Navaho River on the Jicarilla Apache Reservation. Can you find our Rig?
Murky waters may have hampered fishing success.
A great spot. Would definitely visit here again.
After contemplating our options while at Enbom Lake, we decided to take advantage of my annual fishing pass and search out some new campsite options. I couldn’t find much information regarding exact camp locations so we just headed in the direction the wildlife biologist had suggested and started to poke around some of the small dirt road spurs that were located every quarter mile or so. The road that ran along the Navaho river could easily be considered “scenic” on any road atlas. We stopped and looked at a few spots but since it was still early in the afternoon, we pressed on down the road rating each site as we went. That is until we got to one unassuming spot.

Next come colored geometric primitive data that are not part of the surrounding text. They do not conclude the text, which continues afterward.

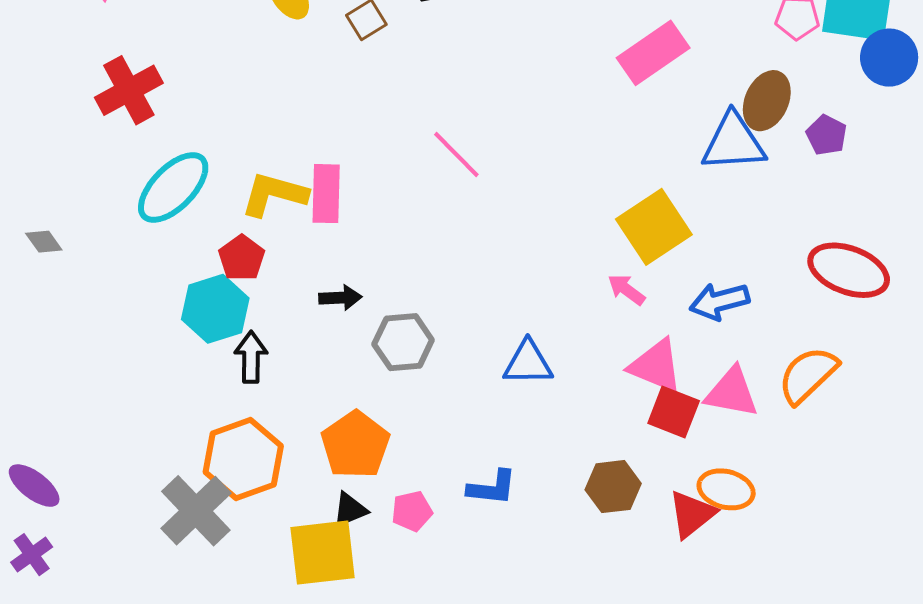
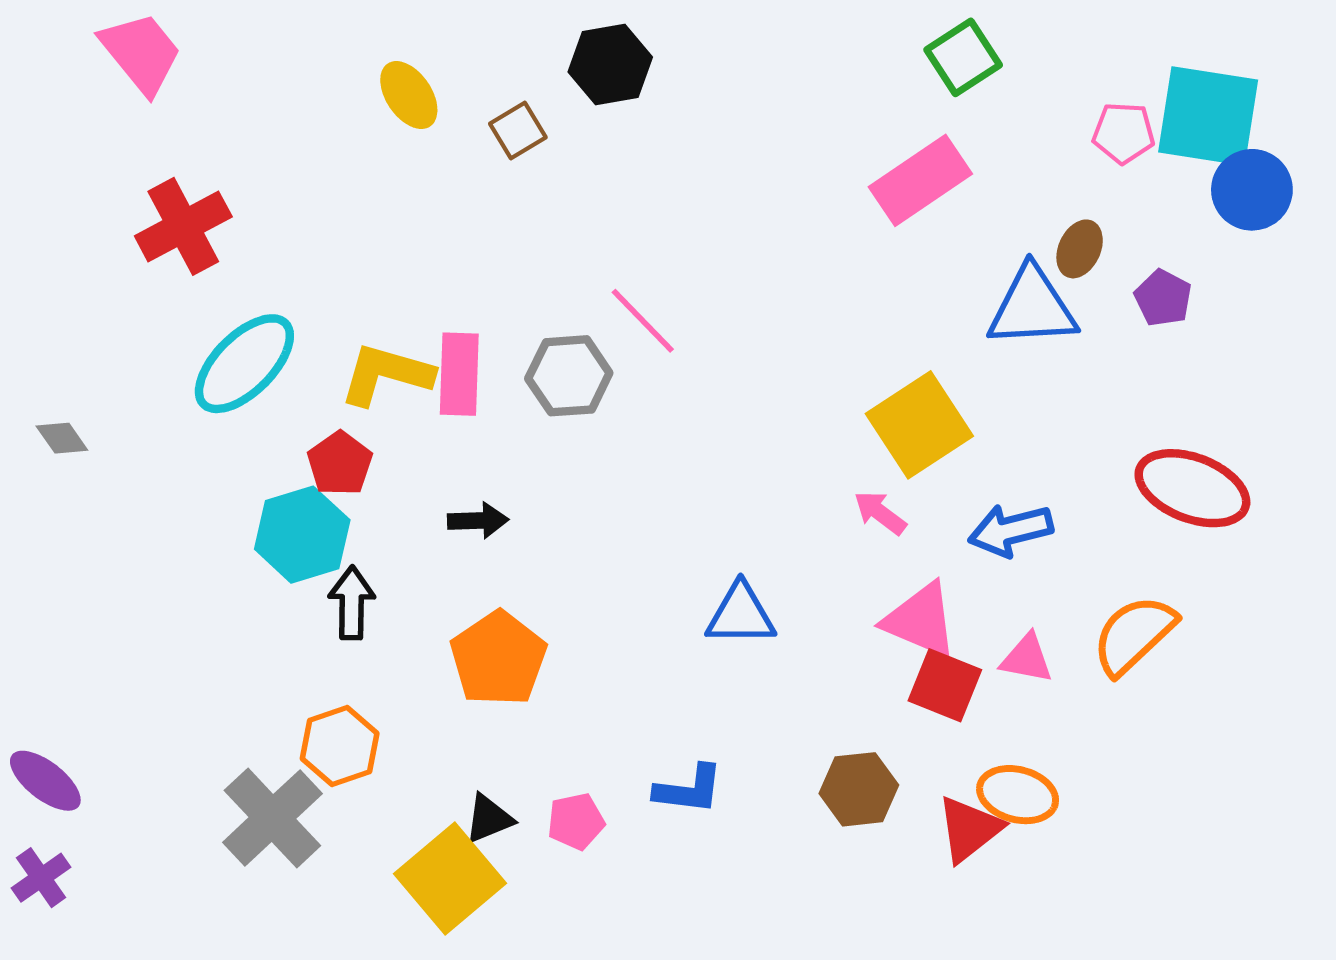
brown ellipse: (767, 101) -> (1080, 249), size x0.7
gray hexagon: (403, 342) -> (569, 376), moved
pink triangle: (732, 392) -> (1027, 658), size x0.7
orange pentagon: (355, 445) -> (498, 659), moved
orange hexagon: (243, 459) -> (340, 746), size x0.7
yellow square: (323, 553) -> (450, 878), turned -34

We pulled down this small track and were able to back right up to the Navaho river. A clear bank affording easy access for fishing or just enjoying the water running by. The surrounding views were filled with canyon walls, mixed conifers, and riverside cottonwoods.
When cows come-a-calling.
After a nice nights sleep at our new spot, I was awakened by a truck siren/horn. I looked out the window and spotted two Jicarilla Fish and Wildlife officers who were standing next to their truck which was parked right next to ours. I threw on a pair of shorts and went outside to see what they wanted. Just a routine check to make sure I had the proper permit and that we were safe. They both shook my hand and wished us luck fishing. We stayed for four nights and every day there was always something new and different. In the morning, I have gotten in the habit of getting up and making a pot of “cowboy” coffee. I get the cups ready and when the coffee is about 2 minutes from being done, I give Yvette a heads up and make sure our chairs are positioned so that we can enjoy the early morning sun. On one particular morning, while we were enjoying the view of the river, a large herd of cattle made their way down the road and through the fields that were near our campsite. They free range here. Which means it’s entirely possible to wake up in the morning and find a cow munching grass right next to the rig. On this particular morning, a group of them were tentatively keeping their distance but studying us. I asked Yvette to get my flute. I’ve been playing this Native American Flute for about a year. I figured it might help put this group of cows at ease (or could back fire create a stampede!). As soon as I started to play, about twelve cows came down closer to our camp and formed a line. Twelve cows standing side by side, staring and maybe even listening. What a sight! They finally moved on but it was pretty cool while it lasted.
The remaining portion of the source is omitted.